Les Chroniques de l'Imaginaire

Run rabbit, run ! (Little Alice in Wonderland - 1) - Tacito, Franck

Quand on pense à l'univers d'Alice au pays des merveilles, on imagine une petite fille curieuse, une méchante Reine de Cœur horrible, une innocence enfantine même si Alice rencontre sur sa route des êtres malveillants...

Franck Tacito a choisi de prendre cet univers à contre-pied et de l'adapter à sa sauce, en créant une histoire futuriste, déjantée et rock n'roll.

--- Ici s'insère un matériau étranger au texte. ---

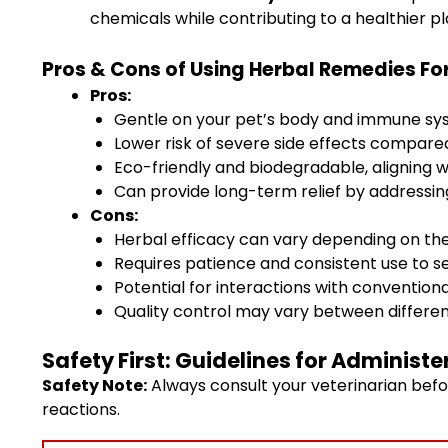
chemicals while contributing to a healthier pl
Pros & Cons of Using Herbal Remedies For
Pros:
Gentle on your pet’s body and immune s
Lower risk of severe side effects compar
Eco-friendly and biodegradable, aligning wi
Can provide long-term relief by addressing
Cons:
Herbal efficacy can vary depending on the
Requires patience and consistent use to 
Potential for interactions with conventiona
Quality control may vary between differ
Safety First: Guidelines for Administ
Safety Note:
Always consult your veterinarian befo
reactions.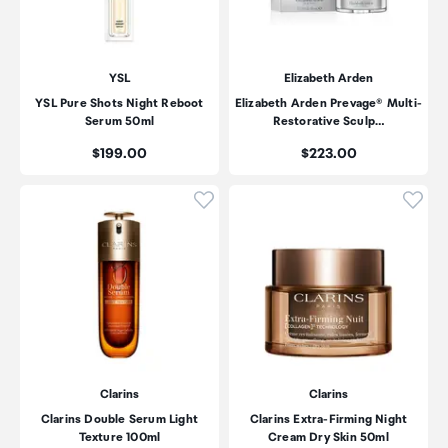
YSL
Elizabeth Arden
YSL Pure Shots Night Reboot
Elizabeth Arden Prevage® Multi-
Serum 50ml
Restorative Sculp…
Price:
Price:
$199.00
$223.00
Click to add product to wishli
Click
Clarins
Clarins
Clarins Double Serum Light
Clarins Extra-Firming Night
Texture 100ml
Cream Dry Skin 50ml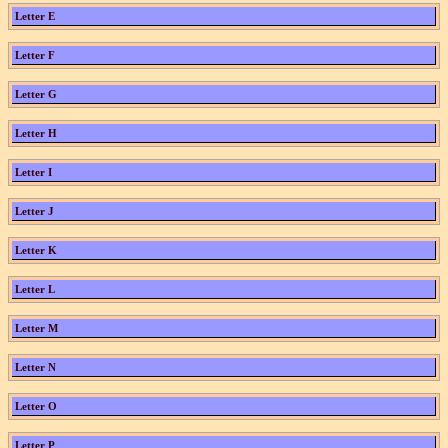
Letter E
Letter F
Letter G
Letter H
Letter I
Letter J
Letter K
Letter L
Letter M
Letter N
Letter O
Letter P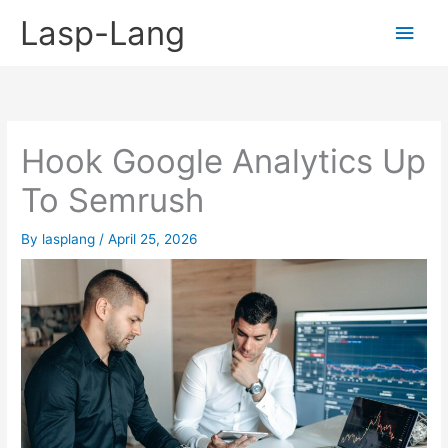
Skip
Lasp-Lang
Main
to
content
Men
Hook Google Analytics Up
To Semrush
By
lasplang
/
April 25, 2026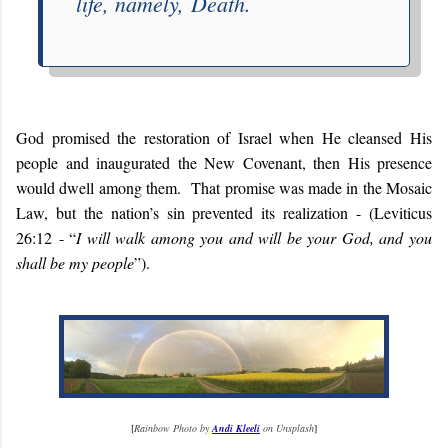
life, namely,
Death
.
God promised the restoration of Israel when He cleansed His
people and inaugurated the New Covenant, then His presence
would dwell among them. That promise was made in the Mosaic
Law, but the nation’s sin prevented its realization - (Leviticus
26:12 - “
I will walk among you and will be your God, and you
shall be my people
”).
[
Rainbow Photo by
Andi Kleeli
on Unsplash
]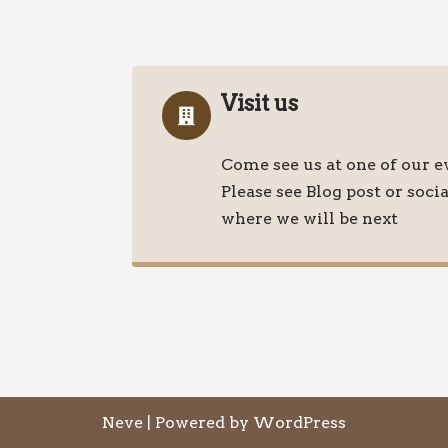
Visit us
Come see us at one of our e
Please see Blog post or soci
where we will be next
Neve
| Powered by
WordPress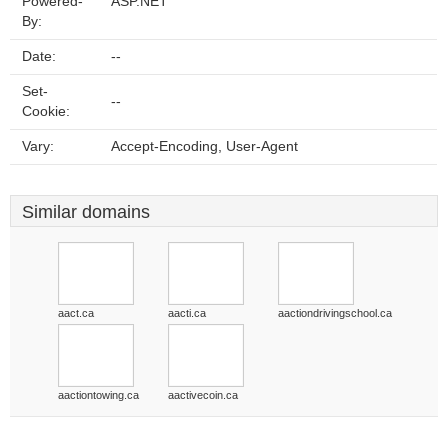
Powered-
ASP.NET
By:
Date:
--
Set-
--
Cookie:
Vary:
Accept-Encoding, User-Agent
Similar domains
aact.ca
aacti.ca
aactiondrivingschool.ca
aactiontowing.ca
aactivecoin.ca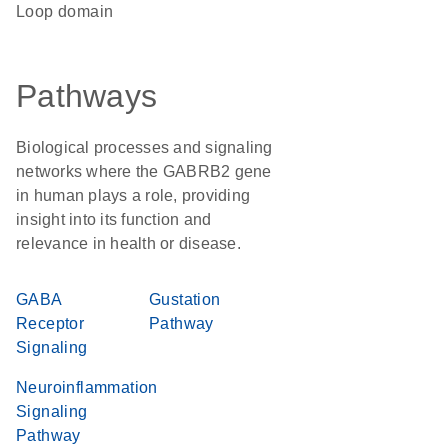
loop domain
Pathways
Biological processes and signaling
networks where the GABRB2 gene
in human plays a role, providing
insight into its function and
relevance in health or disease.
GABA
Gustation
Receptor
Pathway
Signaling
Neuroinflammation
Signaling
Pathway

La Reine de Cœur est une femme d'affaires terrible, qui règne sur Wondercity, une ville de gratte-ciels, du haut de sa tour. Très belle, vêtue des pieds à la tête de sa couleur, elle veille à ce que Wondercity grignote petit à petit Wonderland, le pays des rêves d'Alice, qu'elle tient sous sa coupe. Elle l'a enlevée afin de maîtriser Wonderland.

Le Lapin Blanc veut sauver son amie (une chanteuse rock tout sauf ingénue) et cherche pour cela l'aide de cinq super héros, à commencer par Tikky Big Bang, l'héroïne de l'espace. Mais il l'a trouvée dans une soirée, une soirée déguisée. Et c'est donc en réalité une secrétaire déguisée en Tikky Big Bang qui n'a rien demandé qui se trouve coincée dans Wonderland, lancée malgré elle à la recherche d'Alice avec le lapin.

Présenté ainsi, vous vous dites certainement que ça a l'air de partir dans tous les sens. Et c'est le cas. Pas évident au début de comprendre ce qu'est Wonderland, pourquoi la reine détient Alice, d'où sortent ces super-héros. Jusqu'au moment où on se laisse prendre par l'histoire sans trop chercher à comprendre, en prenant les faits tels quels. Et c'est de cette manière qu'on peut prendre plaisir à lire cette intrigue complètement loufoque, mais qui mène quand même quelque part, rassurez-vous.

L'histoire prend une tournure très originale, et moderne, avec le pouvoir que donne l'argent sur tout, même sur ce qui semble n'avoir aucune valeur marchande : nos rêves. Il est aussi très amusant de voir les personnages que nous connaissons sous une facette totalement différente. Alice en talons hauts, cigarette à la main et mine hargneuse pour l'affiche de son concert, voilà qui a de quoi étonner et faire sourire.

Les codes fondamentaux pour qu'on reconnaisse l'univers d'Alice au pays des merveilles sont bien là. Des cœurs sont insérés dans les phylactères associés à la Reine de Cœur, la numérotation des pages figure dans des couleurs, Alice est toujours habillée de blanc et de bleu...

L'humour est parfois lourd, je serais même tentée de dire souvent. Je ne suis pas bonne cliente mais cela colle à l'esprit de cette BD, et finalement cela passe plutôt bien. Les couleurs d'Antoine Lecocq sont très prononcées et vives, parfois trop, l’œil est attiré partout et s'éparpille. C'est acidulé, comme un paquet de bonbons, et peut gêner la lecture. Mais encore une fois cela colle à l'esprit de la BD. Les dessins de Tacito sont très travaillés, truffés de détails, et on ne peut s'empêcher de prendre le temps d'observer chaque planche.

Esthétiquement c'est du très beau travail, même si à mon sens, il y a trop de couleurs et de détails. Pourtant la mayonnaise a pris, j'ai adhéré à cette version qu'a voulu nous proposer Tacito, Et je suis curieuse de connaître la suite des aventures d'Alice.